Committee against Torture
Information received from Uruguay on follow-up to the concluding observations on its fourth periodic report *
[Date received: 15 May 2023]
Definition and criminalization of torture
1.In relation to the criminalization of torture, on 6 March 2023, Judge Iriarte of the Third Rota Court of Canelones, ruling on case No. 2-65903/2019, found Mr. Alejandro Ariel Ferreira Brune criminally liable as a co-perpetrator of multiple counts of torture. See annex I for the corresponding decision.
Prison conditions
2.With regard to the reform of the prison system in Uruguay, section I (Public security), chapter VI, article 87, of Act No. 19.889, adopted under the fast-track legislative procedure, establishes the main pillars of the national strategy for the reform of the prison system. The National Rehabilitation Institute is charged with drafting short-, medium- and long-term goals.
3.With regard to the health-care strategy for inmates, the prison system in Uruguay has a programme known as the Integrated System for Persons Deprived of Their Liberty, which concerns the provision of primary health care for persons deprived of their liberty. The main provider of this service is the State Health Services Administration, with the Ministry of the Interior acting as co-administrator, providing assistance through the National Police Health Directorate.
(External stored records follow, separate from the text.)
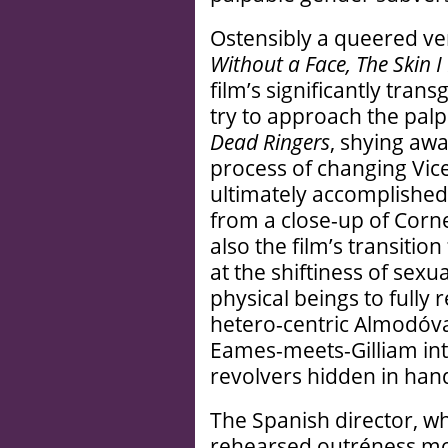
Ostensibly a queered ve
Without a Face, The Skin I 
film’s significantly tran
try to approach the pal
Dead Ringers
, shying awa
process of changing Vice
ultimately accomplished 
from a close-up of Corn
also the film’s transitio
at the shiftiness of sexua
physical beings to fully r
hetero-centric Almodóva
Eames-meets-Gilliam int
revolvers hidden in han
The Spanish director, w
rehearsed outréness mo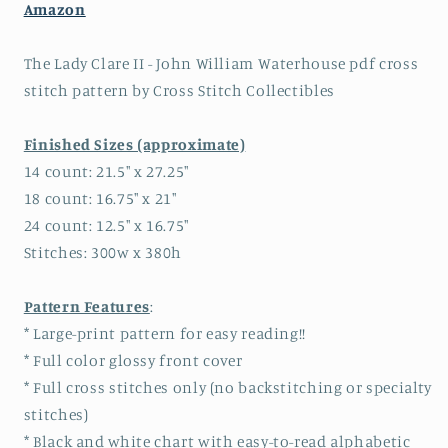
Amazon
The Lady Clare II - John William Waterhouse pdf cross
stitch pattern by Cross Stitch Collectibles
Finished Sizes (approximate)
14 count: 21.5" x 27.25"
18 count: 16.75" x 21"
24 count: 12.5" x 16.75"
Stitches: 300w x 380h
Pattern Features
:
* Large-print pattern for easy reading!!
* Full color glossy front cover
* Full cross stitches only (no backstitching or specialty
stitches)
* Black and white chart with easy-to-read alphabetic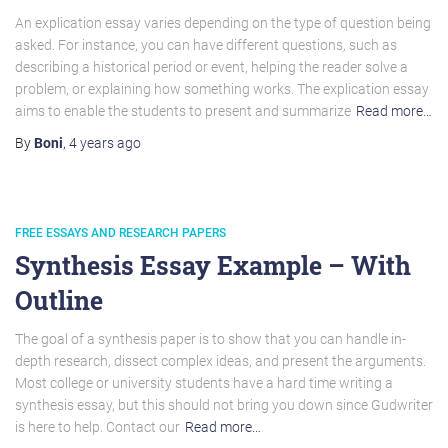
An explication essay varies depending on the type of question being
asked. For instance, you can have different questions, such as
describing a historical period or event, helping the reader solve a
problem, or explaining how something works. The explication essay
aims to enable the students to present and summarize
Read more…
By
Boni
,
4 years
ago
FREE ESSAYS AND RESEARCH PAPERS
Synthesis Essay Example – With
Outline
The goal of a synthesis paper is to show that you can handle in-
depth research, dissect complex ideas, and present the arguments.
Most college or university students have a hard time writing a
synthesis essay, but this should not bring you down since Gudwriter
is here to help. Contact our
Read more…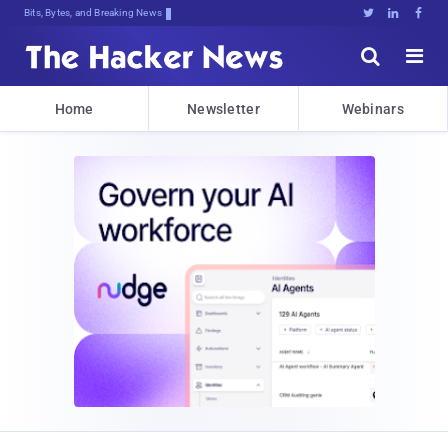
Bits, Bytes, and Breaking News





Home
Newsletter
Webinars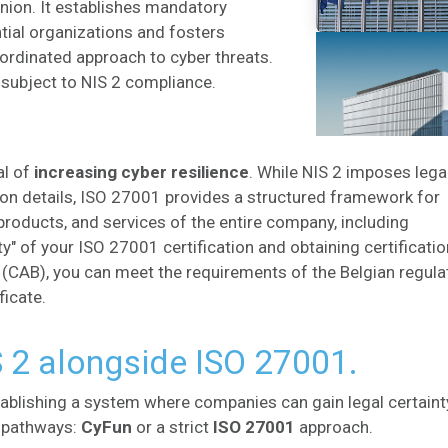
ion. It establishes mandatory
ial organizations and fosters
rdinated approach to cyber threats.
subject to NIS 2 compliance.​
al of
increasing cyber resilience
. While NIS 2 imposes lega
ion details, ISO 27001 provides a structured framework for
products, and services of the entire company, including
ity" of your ISO 27001 certification and obtaining certificati
CAB), you can meet the requirements of the Belgian regula
ficate.
S 2 alongside ISO 27001.
tablishing a system where companies can gain legal certaint
o pathways:
CyFun
or a strict
ISO 27001
approach.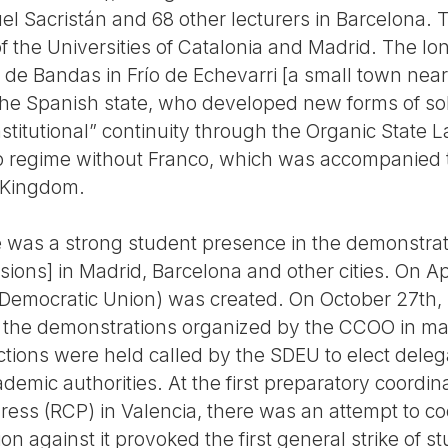
el Sacristán and 68 other lecturers in Barcelona. 
 of the Universities of Catalonia and Madrid. The l
 de Bandas in Frío de Echevarri [a small town near
he Spanish state, who developed new forms of sol
stitutional” continuity through the Organic State La
nco regime without Franco, which was accompanied 
 Kingdom.
e was a strong student presence in the demonstra
ns] in Madrid, Barcelona and other cities. On Apri
emocratic Union) was created. On October 27th, 
n the demonstrations organized by the CCOO in many
ections were held called by the SDEU to elect del
ademic authorities. At the first preparatory coordin
ess (RCP) in Valencia, there was an attempt to coo
ion against it provoked the first general strike of 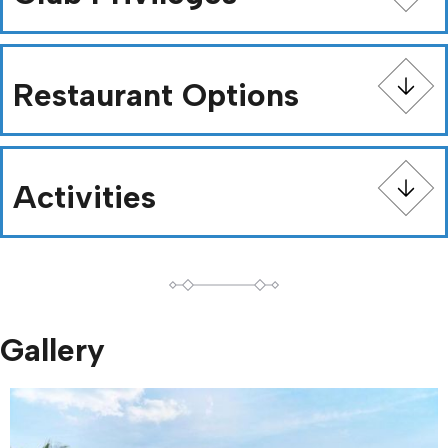
Restaurant Options
Activities
Gallery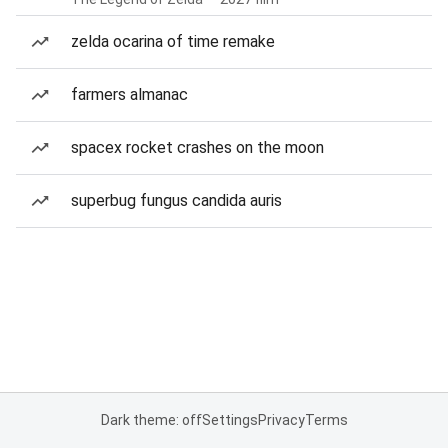
zelda ocarina of time remake
farmers almanac
spacex rocket crashes on the moon
superbug fungus candida auris
Dark theme: off
Settings
Privacy
Terms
4.According to the Parliamentary Commissioner for the Prison System, the system of alternative measures has been strengthened through the creation of the National Directorate for Probation Supervision; the Criminal Justice Policy Council has been activated; and the formulation of a national strategy for prison reform, supported by the signing of a document setting out basic agreements by all political parties with parliamentary representation, has been announced. In the Commissioner’s opinion, urgent measures are still required to improve the worst prison conditions in the Metropolitan Centre for Women (Unit No. 5), in the Canelones Prison and in modules 10 and 11 of the Santiago Vázquez Prison Complex (Unit No. 4).
Deaths in custody
5.All deaths in custody are investigated within prisons under the authority of the Ministry of the Interior and are reported to the judiciary by the prosecutor, who assumes responsibility for the investigation and related procedures to establish the facts and the causes of those deaths.
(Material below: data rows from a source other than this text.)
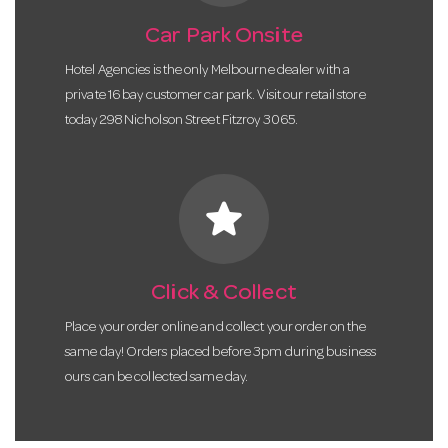
Car Park Onsite
Hotel Agencies is the only Melbourne dealer with a
private 16 bay customer car park. Visit our retail store
today 298 Nicholson Street Fitzroy 3065.
star
Click & Collect
Place your order online and collect your order on the
same day! Orders placed before 3pm during business
ours can be collected same day.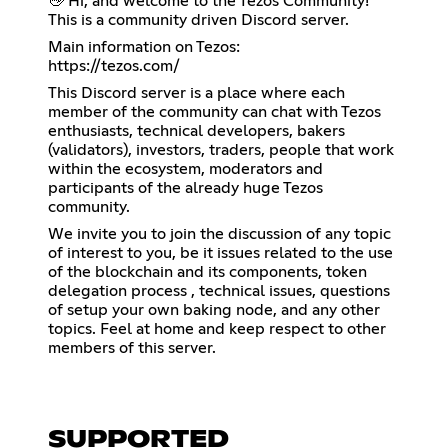
👋 Hi, and welcome to the Tezos Community!
This is a community driven Discord server.
https://tezos.com/
This Discord server is a place where each
member of the community can chat with Tezos
enthusiasts, technical developers, bakers
(validators), investors, traders, people that work
within the ecosystem, moderators and
participants of the already huge Tezos
community.
We invite you to join the discussion of any topic
of interest to you, be it issues related to the use
of the blockchain and its components, token
delegation process , technical issues, questions
of setup your own baking node, and any other
topics. Feel at home and keep respect to other
members of this server.
SUPPORTED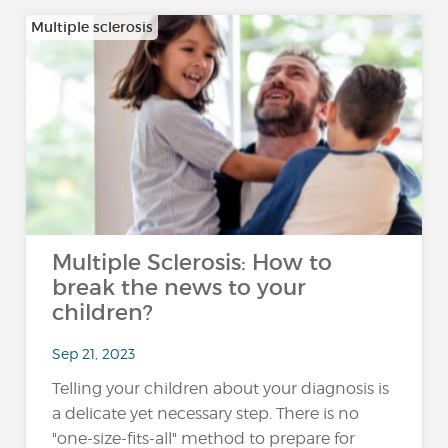
Multiple sclerosis
Multiple Sclerosis: How to
break the news to your
children?
Sep 21, 2023
Telling your children about your diagnosis is
a delicate yet necessary step. There is no
"one-size-fits-all" method to prepare for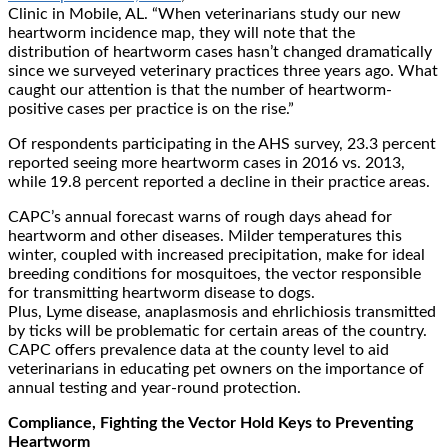
Clinic in Mobile, AL. “When veterinarians study our new
heartworm incidence map, they will note that the
distribution of heartworm cases hasn’t changed dramatically
since we surveyed veterinary practices three years ago. What
caught our attention is that the number of heartworm-
positive cases per practice is on the rise.”
Of respondents participating in the AHS survey, 23.3 percent
reported seeing more heartworm cases in 2016 vs. 2013,
while 19.8 percent reported a decline in their practice areas.
CAPC’s annual forecast warns of rough days ahead for
heartworm and other diseases. Milder temperatures this
winter, coupled with increased precipitation, make for ideal
breeding conditions for mosquitoes, the vector responsible
for transmitting heartworm disease to dogs.
Plus, Lyme disease, anaplasmosis and ehrlichiosis transmitted
by ticks will be problematic for certain areas of the country.
CAPC offers prevalence data at the county level to aid
veterinarians in educating pet owners on the importance of
annual testing and year-round protection.
Compliance, Fighting the Vector Hold Keys to Preventing
Heartworm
6.With regard to the development of efficient mechanisms for reporting torture and ill-treatment, Uruguay has a national mechanism for the prevention of torture, which is a supervisory and collaborative body that is autonomous and independent of the State. It operates within the National Human Rights Institution and Ombudsman’s Office and was created in accordance with the Optional Protocol to the Convention against Torture and Other Cruel, Inhuman or Degrading Treatment or Punishment to prevent torture or ill-treatment of persons deprived of their liberty.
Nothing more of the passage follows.